He can't argue with that, not when he's facing Rogue at his most stubborn, and not when just barely a day ago, he asked Rogue to step back, to let him take on the older generation all by himself, and Rogue complied despite his own stake in that fight, despite the fact that fighting Gajeel is so much more personal to him than it will ever be to Sting.

Which makes the only argument he has left to counter this plan: "What about fighting Gajeel-san?"

(Isn't that all Rogue had cared for in this set of the Games? Isn't defeating Gajeel-san his aim, like defeating Natsu-san is Sting's? Even with Lector on line, does he really want to miss his chance on deciding that fight properly like he hadn't been able to during the Tag Battle?)

Rogue's gaze drops at that, his eyes drifting to the distance like they always do when he lingers on times long gone, on things that happened before they met and that Sting knows he doesn't even know half of, before he sighs and replies: "There'll be another chance for that."

And that settles that for good.

(They spent the rest of the afternoon going over alternate variants of how the next day's game might go, well aware that it's probably all theory. They both know the plan they will have to go with and they both know it's far from ideal, but it's for Lector's sake and that is all that truly matters.

It's going to be fine, Sting tells himself when he finally turns in for the night.

One way or another, defeat is not an option after all.)
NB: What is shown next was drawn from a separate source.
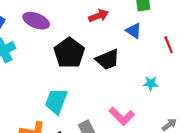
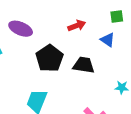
black trapezoid: (107, 60) -> (84, 65), turned -150

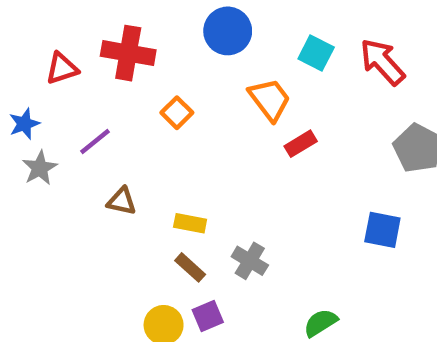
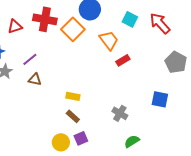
orange square: (177, 113) -> (73, 29), moved, size x1.6
brown triangle: (122, 201) -> (35, 79), moved
gray cross: (250, 261) -> (120, 113), moved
Sting feels strangely calm when he follows Minerva into the arena on the next day, feels a serenity he wouldn't have thought himself capable of the day before – for all that his thoughts still continue to circle back to Lector again and again, for all that his sense won't let him forget because he cannot hear Lector's cheering, that he can only hear the audience muttering about his absence… the memory of his cat partner's presence is heavy here, is encouragement enough, because right at this moment the path forward is clear.

He'll get him back. He won't lose anymore.
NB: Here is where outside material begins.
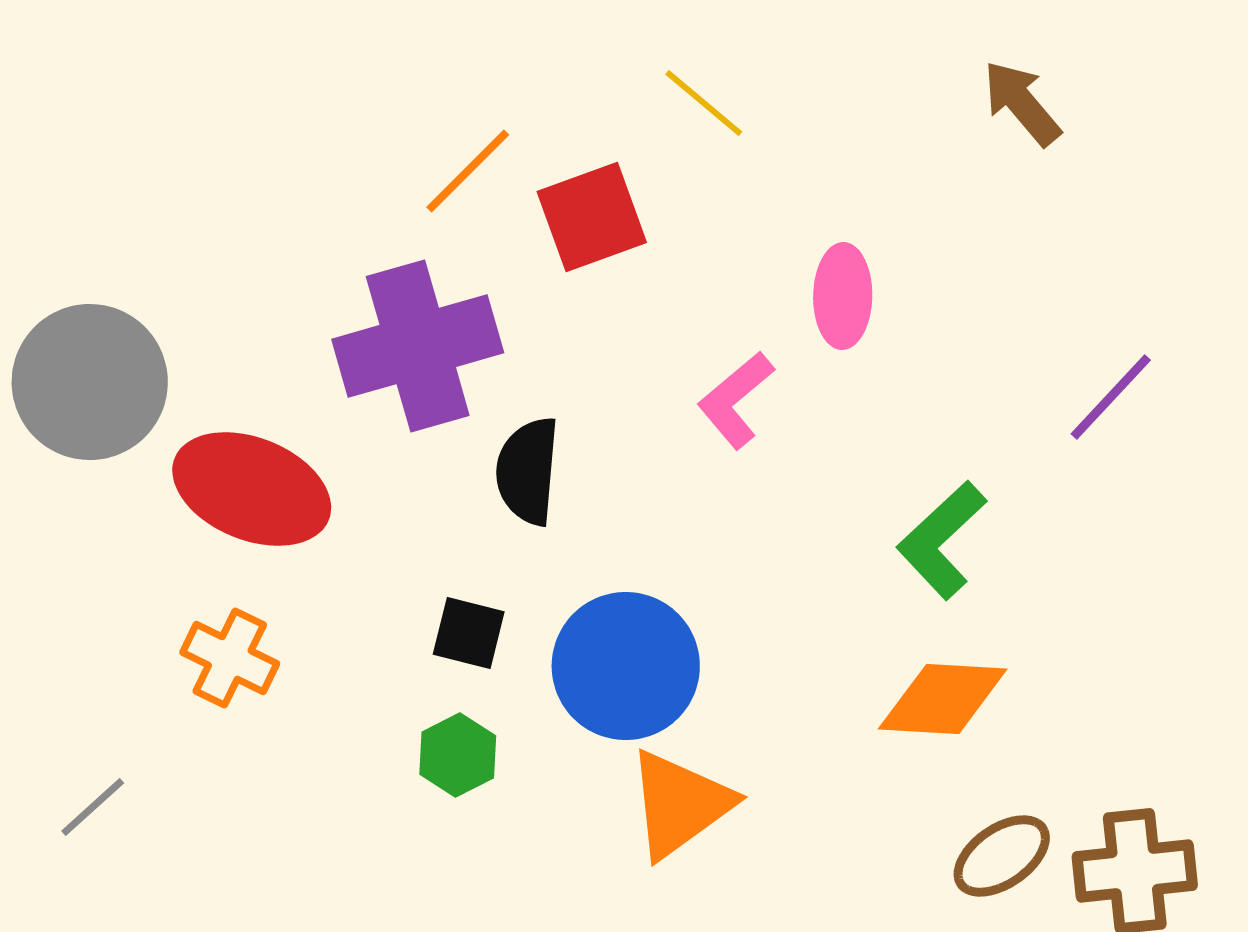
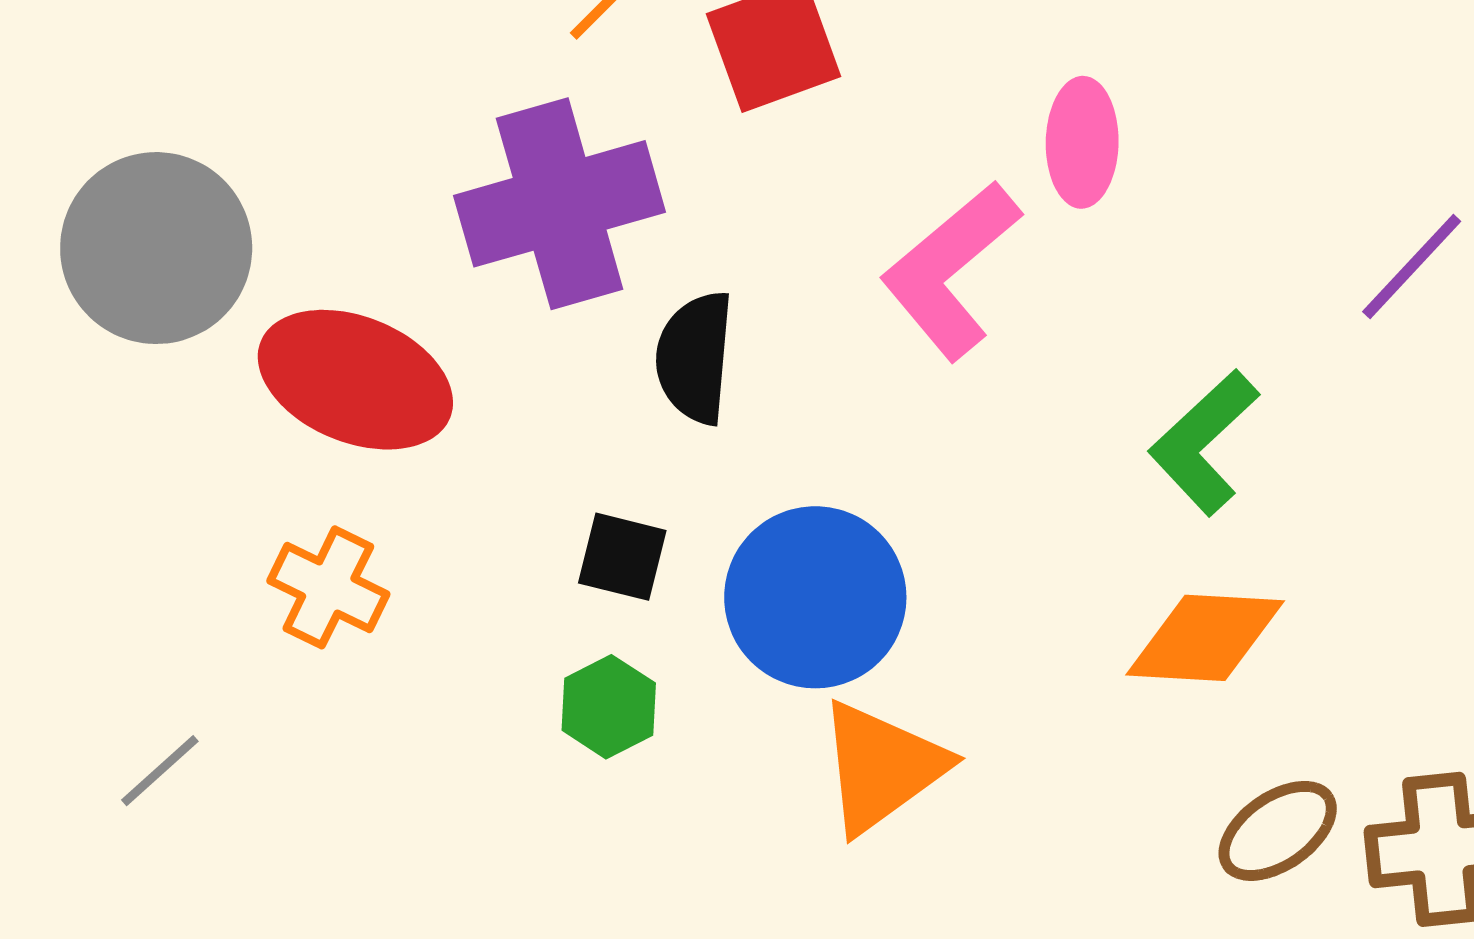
pink L-shape: (736, 400) -> (951, 270), size x1.5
Fairy Tail's entrance brings surprise in form of Natsu-san's absence, a stroke of luck surely – and while Rogue startles at that discovery, Sting can't help but relax just a tiny bit – this can only make things easier for them, and it leaves Rogue free to go for the fight he's been meaning to have all along, the fight he had meant to give up for Lector's sake.

(Rogue will still be fighting alone, but it will be alright. His battle against Gajeel-san isn't one that Sting has any business being involved in anyway.)
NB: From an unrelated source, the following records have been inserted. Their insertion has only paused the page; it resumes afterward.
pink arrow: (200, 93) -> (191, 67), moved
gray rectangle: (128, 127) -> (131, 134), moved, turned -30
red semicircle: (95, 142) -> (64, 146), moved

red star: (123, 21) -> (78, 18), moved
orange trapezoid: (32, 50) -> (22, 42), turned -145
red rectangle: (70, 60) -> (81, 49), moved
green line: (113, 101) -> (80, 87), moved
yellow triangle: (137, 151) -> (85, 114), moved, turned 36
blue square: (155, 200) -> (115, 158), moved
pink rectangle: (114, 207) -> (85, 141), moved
There is no joy in battling today, no excitement, no delight, no thrill like Sting usually feels it. Taking down a mage like Bacchus Groh would usually leave him laughing in excitement, but in spite of the five points he had just gained Sabertooth, Sting feels empty.

This is just a small step towards getting Lector back, nothing more.

(He runs before Kagura can attack him as well, moves quietly through the streets as he searches for a good vantage spot to sit down and hide and wait. From now on that is all he can do.)

Waiting is an endless instant spent half listening to the commentary of the ongoing fights and lingering on the last two days, on the regrets, on his now-gained resolve. It won't matter how it plays out, ultimately.

Who fights whom, who wins against whom is irrelevant; Sting will take them down all the same.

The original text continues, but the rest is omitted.